• Task statement:
Only the records, exactly as written, belong in the answer; pictures do not.

········

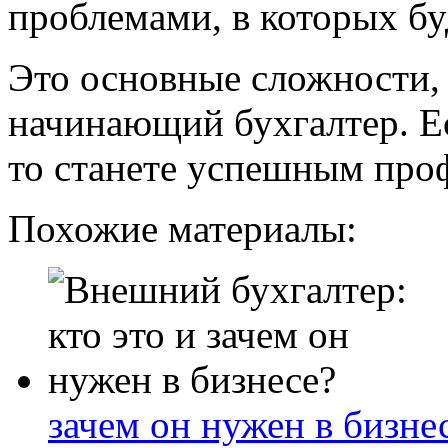
проблемами, в которых бу
Это основные сложности,
начинающий бухгалтер. Е
то станете успешным про
Похожие материалы:
зачем он нужен в бизне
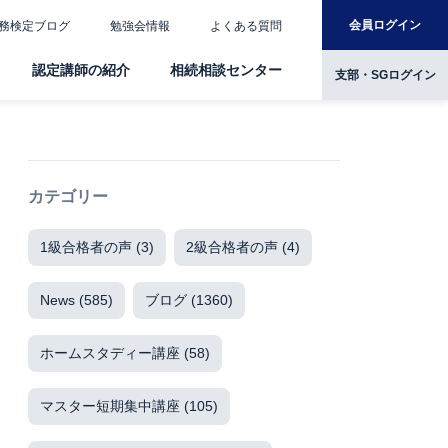
会員ログイン
務検定ブログ
勉強会情報
よくある質問
認定講師の紹介
相続相談センター
支部・SGログイン
カテゴリー
1級合格者の声
(3)
2級合格者の声
(4)
News
(585)
ブログ
(1360)
ホームスタディー講座
(58)
マスター短期集中講座
(105)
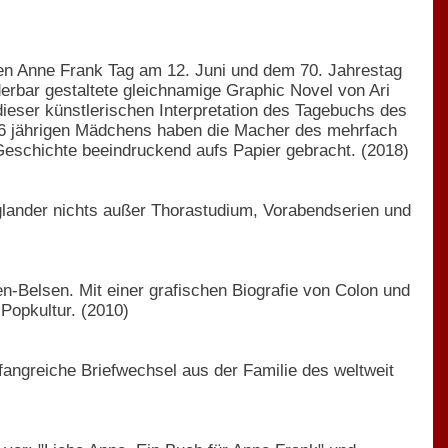
en Anne Frank Tag am 12. Juni und dem 70. Jahrestag
rbar gestaltete gleichnamige Graphic Novel von Ari
ieser künstlerischen Interpretation des Tagebuchs des
16 jährigen Mädchens haben die Macher des mehrfach
Geschichte beeindruckend aufs Papier gebracht. (2018)
glander nichts außer Thorastudium, Vorabendserien und
n-Belsen. Mit einer grafischen Biografie von Colon und
Popkultur. (2010)
fangreiche Briefwechsel aus der Familie des weltweit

········

• Exercise answer:
проблемами, в которых бу
Это основные сложности,
начинающий бухгалтер. Е
то станете успешным про
Похожие материалы:
зачем он нужен в бизне
会員ログイン
務検定ブログ
勉強会情報
よくある質問
認定講師の紹介
相続相談センター
支部・SGログイン
カテゴリー
1級合格者の声
(3)
2級合格者の声
(4)
News
(585)
ブログ
(1360)
ホームスタディー講座
(58)
マスター短期集中講座
(105)
en Anne Frank Tag am 12. Juni und dem 70. Jahrestag
rbar gestaltete gleichnamige Graphic Novel von Ari
ieser künstlerischen Interpretation des Tagebuchs des
16 jährigen Mädchens haben die Macher des mehrfach
Geschichte beeindruckend aufs Papier gebracht. (2018)
glander nichts außer Thorastudium, Vorabendserien und
n-Belsen. Mit einer grafischen Biografie von Colon und
Popkultur. (2010)
fangreiche Briefwechsel aus der Familie des weltweit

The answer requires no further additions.